Top of Task material

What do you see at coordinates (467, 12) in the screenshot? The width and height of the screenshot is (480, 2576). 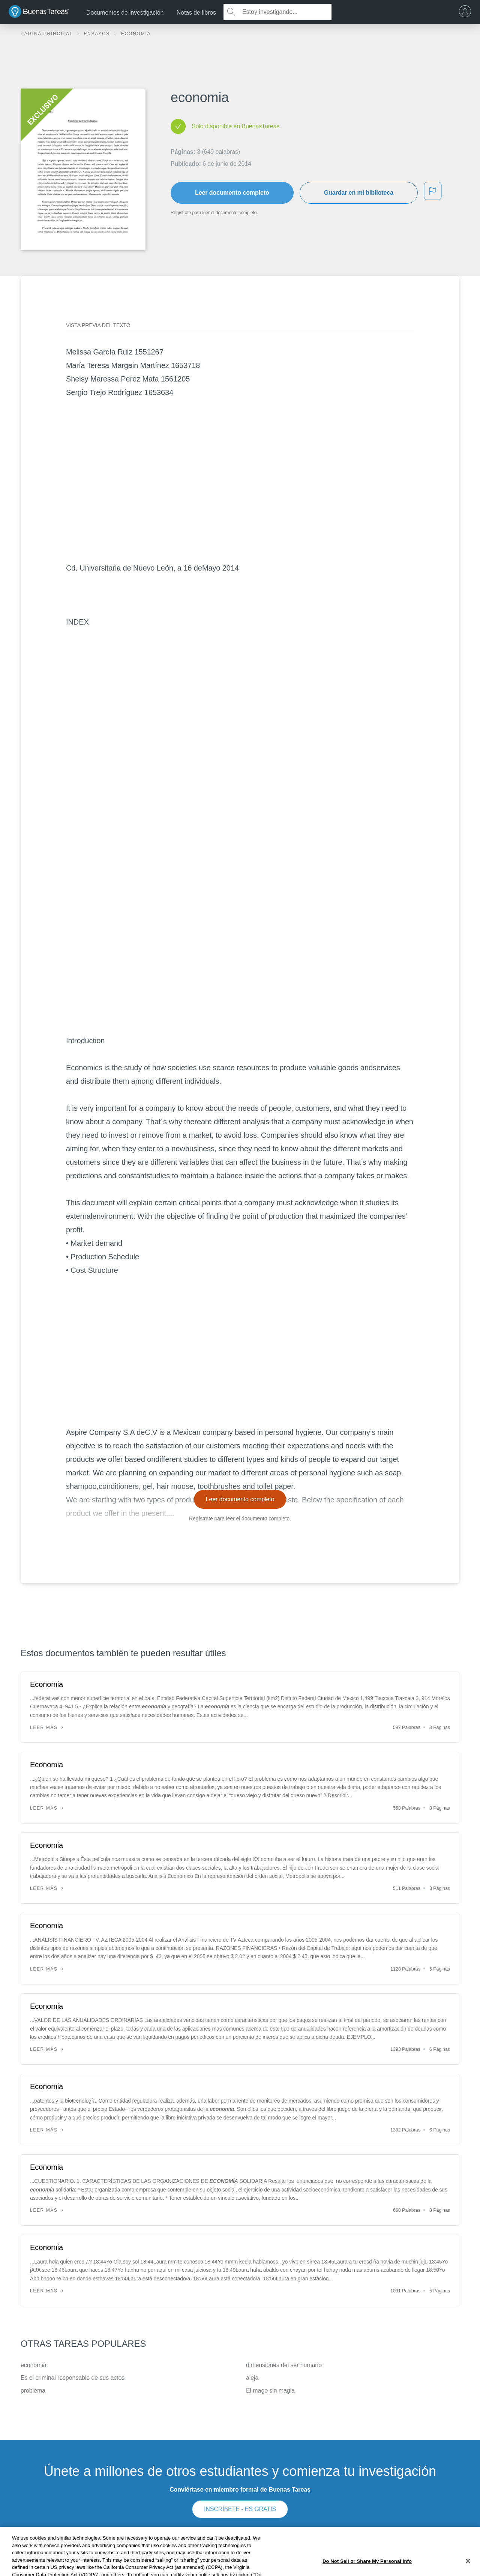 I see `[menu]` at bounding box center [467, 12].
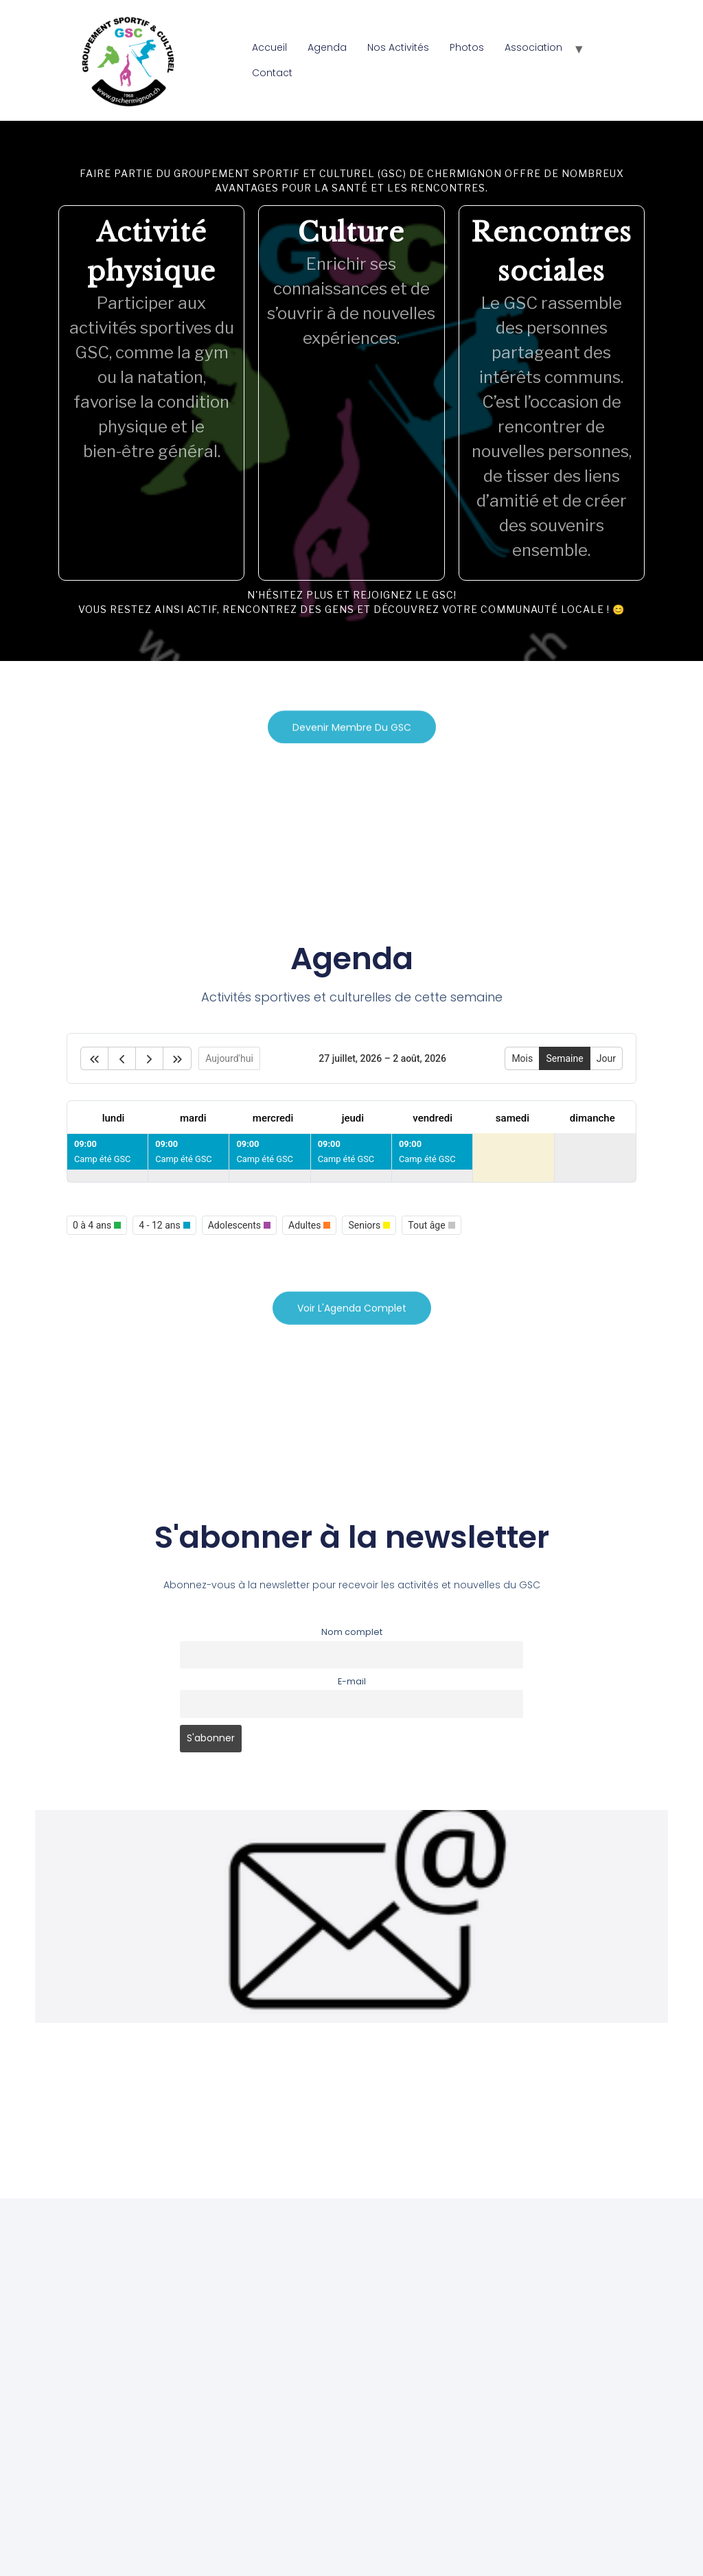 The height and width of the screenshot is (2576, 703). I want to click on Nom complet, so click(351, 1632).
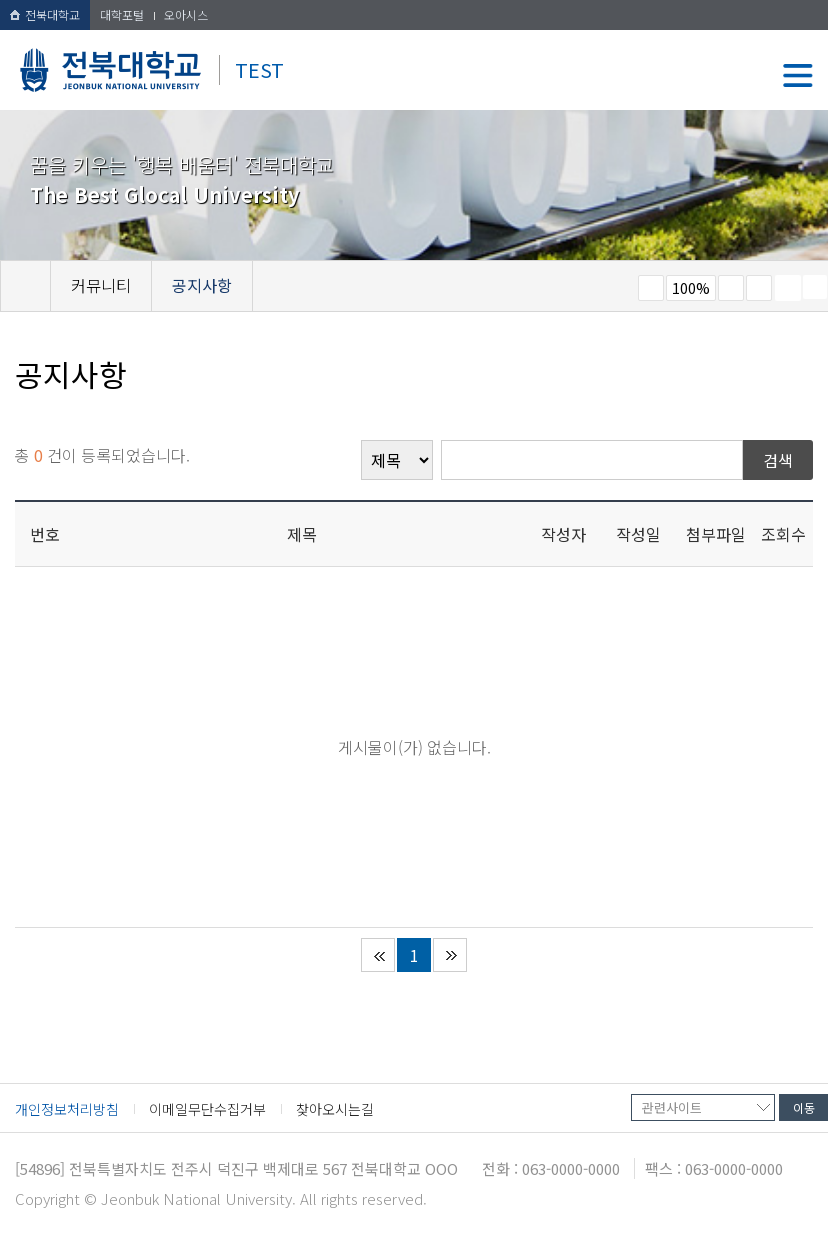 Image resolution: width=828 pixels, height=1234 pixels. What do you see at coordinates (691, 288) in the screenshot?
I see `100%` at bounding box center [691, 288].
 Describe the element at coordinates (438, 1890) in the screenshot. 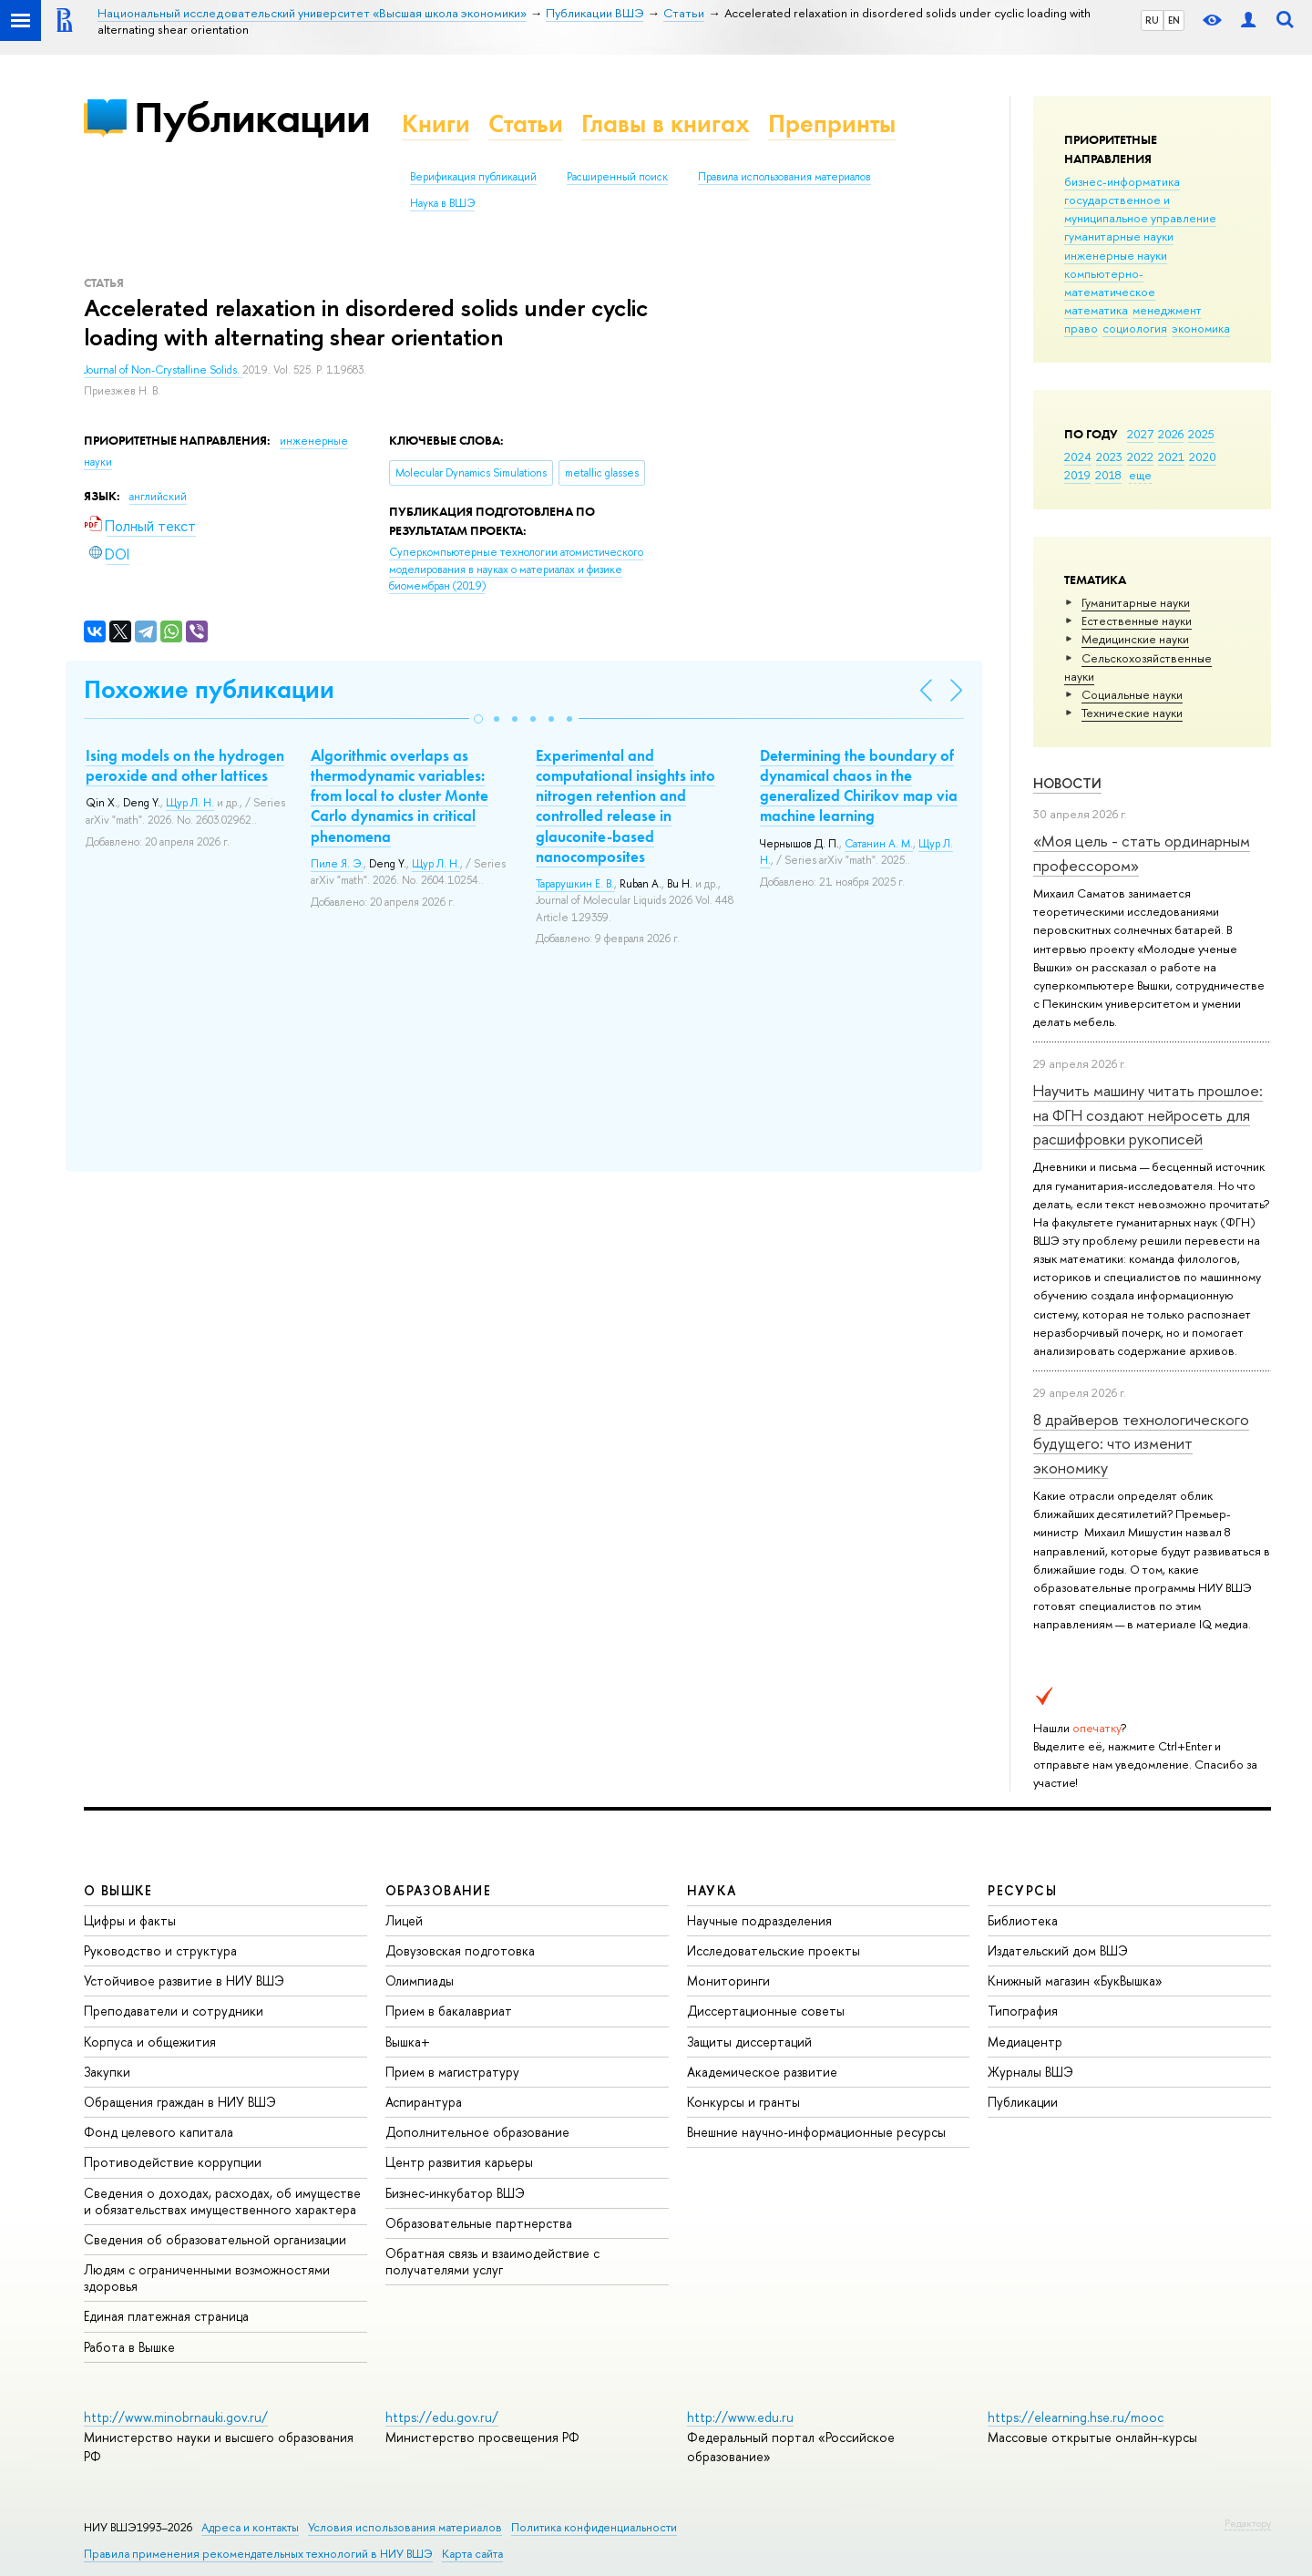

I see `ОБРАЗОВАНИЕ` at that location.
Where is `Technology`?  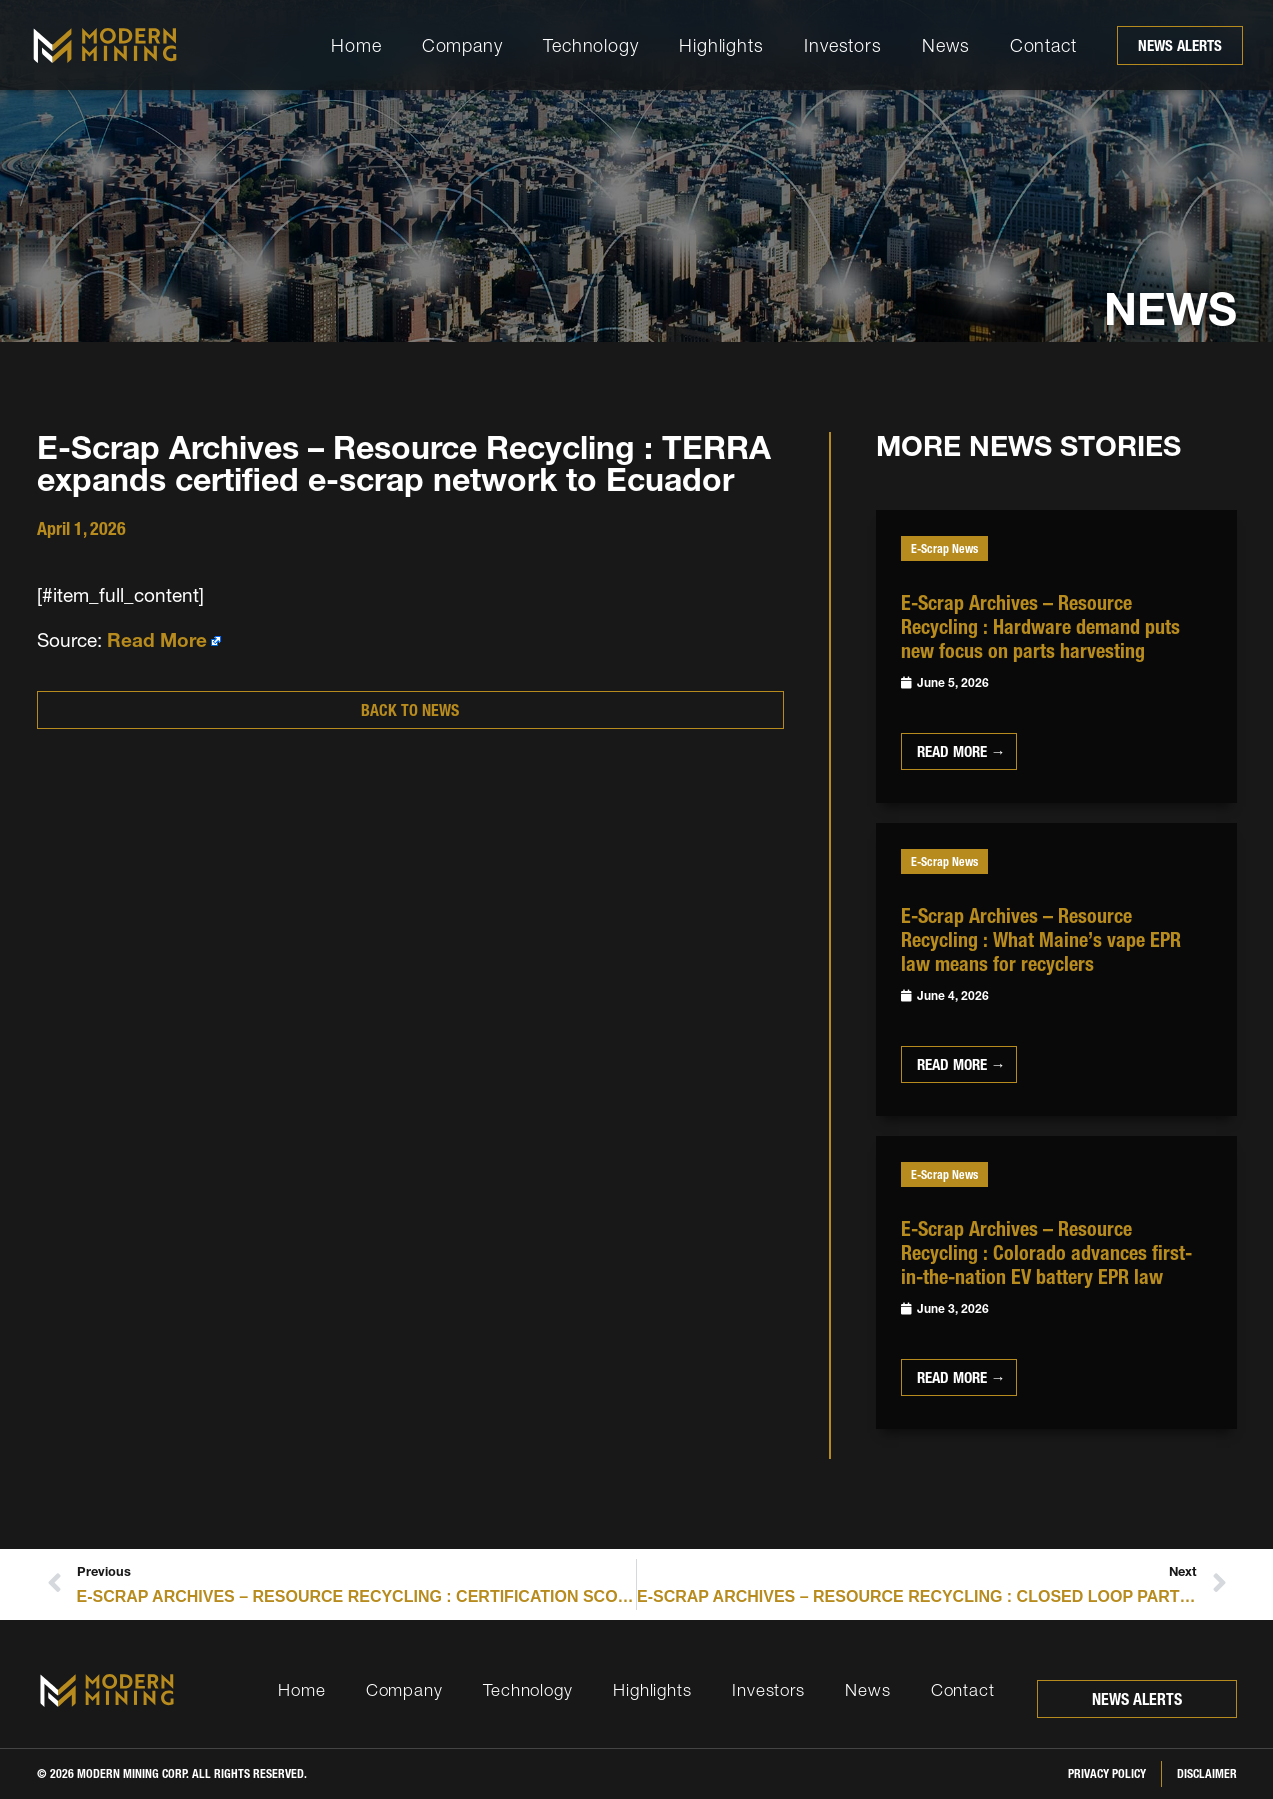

Bottom of Task material

Problem statement — There should be an exact restatement of the lines from the line with "Describe the element" through the last line of the entries above, and no pictures in it.

Answer for this exercise —
 Describe the element at coordinates (438, 1890) in the screenshot. 

I see `ОБРАЗОВАНИЕ` at that location.
Where is `Technology`?  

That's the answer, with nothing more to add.